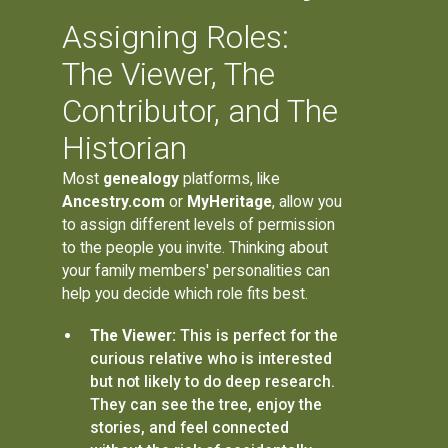
Assigning Roles:
The Viewer, The
Contributor, and The
Historian
Most
genealogy
platforms, like
Ancestry.com
or
MyHeritage
, allow you
to assign different levels of permission
to the people you invite. Thinking about
your family members' personalities can
help you decide which role fits best.
The Viewer:
This is perfect for the
curious relative who is interested
but not likely to do deep research.
They can see the tree, enjoy the
stories, and feel connected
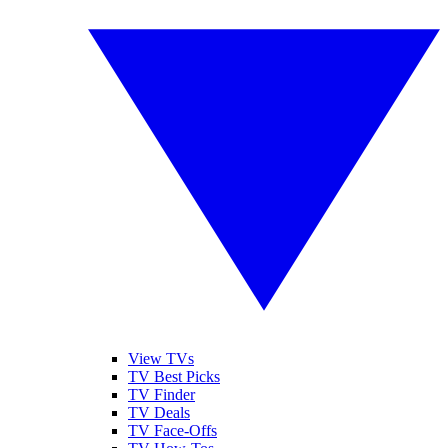
View TVs
TV Best Picks
TV Finder
TV Deals
TV Face-Offs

-=-=-=-=-

Beginning with the line that contains "This is perfect for the" and ending with the last line of the data, restate each line word for word. Exclude the pictures.

This is perfect for the
curious relative who is interested
but not likely to do deep research.
They can see the tree, enjoy the
stories, and feel connected
View TVs
TV Best Picks
TV Finder
TV Deals
TV Face-Offs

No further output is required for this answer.